House Republicans approved a spending-bill amendment Thursday that would block the Federal Communications Commission from enacting its sweeping net neutrality regulations.
Passed last December, the FCC's new rules are aimed at preventing internet providers from charging premium rates for service or blocking video content.
Introduced by Rep. Greg Walden (R-Ore.), the amendment to the annual government spending bill, prevents the FCC from using federal funding to enforce its regulations. Approved 244-181, it still needs to pass the Senate and be signed by the president to become law.

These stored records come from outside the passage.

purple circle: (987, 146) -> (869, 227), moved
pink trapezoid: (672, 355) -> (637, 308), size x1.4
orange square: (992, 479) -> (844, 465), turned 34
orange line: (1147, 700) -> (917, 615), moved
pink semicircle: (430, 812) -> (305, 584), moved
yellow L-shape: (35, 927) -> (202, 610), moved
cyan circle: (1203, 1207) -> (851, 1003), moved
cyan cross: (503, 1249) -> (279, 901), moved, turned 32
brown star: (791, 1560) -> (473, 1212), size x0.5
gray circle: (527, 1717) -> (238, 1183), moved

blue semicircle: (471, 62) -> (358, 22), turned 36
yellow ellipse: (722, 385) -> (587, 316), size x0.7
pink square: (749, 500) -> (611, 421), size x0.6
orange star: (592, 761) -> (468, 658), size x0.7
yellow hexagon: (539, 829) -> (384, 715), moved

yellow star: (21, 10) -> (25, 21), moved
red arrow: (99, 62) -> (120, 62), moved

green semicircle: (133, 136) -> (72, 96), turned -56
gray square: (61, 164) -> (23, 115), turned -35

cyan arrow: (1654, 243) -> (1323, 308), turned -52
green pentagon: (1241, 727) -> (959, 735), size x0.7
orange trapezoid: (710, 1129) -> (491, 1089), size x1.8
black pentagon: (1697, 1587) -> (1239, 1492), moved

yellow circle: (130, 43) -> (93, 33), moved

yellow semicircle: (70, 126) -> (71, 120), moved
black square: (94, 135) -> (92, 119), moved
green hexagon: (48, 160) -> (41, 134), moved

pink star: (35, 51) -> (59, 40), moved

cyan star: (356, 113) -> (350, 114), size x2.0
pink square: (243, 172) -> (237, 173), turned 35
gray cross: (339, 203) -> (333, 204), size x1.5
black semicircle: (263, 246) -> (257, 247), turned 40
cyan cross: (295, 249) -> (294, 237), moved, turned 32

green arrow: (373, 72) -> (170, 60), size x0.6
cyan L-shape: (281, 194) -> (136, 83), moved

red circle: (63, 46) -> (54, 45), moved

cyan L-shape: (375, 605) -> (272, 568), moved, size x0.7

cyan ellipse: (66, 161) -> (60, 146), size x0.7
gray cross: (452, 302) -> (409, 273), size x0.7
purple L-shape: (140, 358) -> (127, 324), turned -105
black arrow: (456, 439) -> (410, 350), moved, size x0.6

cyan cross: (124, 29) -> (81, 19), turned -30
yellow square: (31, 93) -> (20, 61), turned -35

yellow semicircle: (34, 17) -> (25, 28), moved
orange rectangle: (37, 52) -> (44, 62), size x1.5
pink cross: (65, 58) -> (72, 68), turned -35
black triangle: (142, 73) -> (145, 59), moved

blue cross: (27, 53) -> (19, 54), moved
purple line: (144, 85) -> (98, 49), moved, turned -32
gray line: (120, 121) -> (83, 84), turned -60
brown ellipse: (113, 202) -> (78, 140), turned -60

Meanwhile in the Senate, Kay Bailey Hutchison (R-Tex), Mitch McConnell (R-Ky.), and John Ensign (R-Nev.) have introduced a similar rider aimed at stripping the FCC's enforcement powers. That bill could face a steeper climb, as the Senate is still in Democratic control.
An FCC spokesperson declined to comment, but interest groups that have been pushing for the new rules slammed the vote.
“The message from the new House leadership is clear: Unchecked corporate power and rampant discrimination are their priorities," Craig Aaron, managing director of Free Press Action Fund, said in a statement. "The anti-Net Neutrality measure would leave Internet users without any recourse if their phone or cable company decided to block their access to Web sites or applications for any reason."
Republicans in congress have long argued that the commission lacks the authority to regulate the internet.
Particularly damaging to the FCC's rule-making abilities is a U.S. Court of Appeals decision last summer that said the commission -- which can regulate broadcast TV and telephone landlines -- does not hold sway over the internet. In that case, the appeals court ruled that the FCC could not sanction Comcast for limiting its customers’ ability to download big BitTorrent video files.
The FCC's net neutrality rules prevent cable providers from limiting broadband access to rival content, online video or other forms of internet traffic. Under the guidelines, the FCC will impose fines and bring injunctions against offenders.
Outside of Congress, the FCC's guidelines are under attack by Verizon and MetroPCS, which have filed suit in U.S. Court of Appeals for the District of Columbia Circuit, arguing that the commission does not have the legal backing to govern the internet.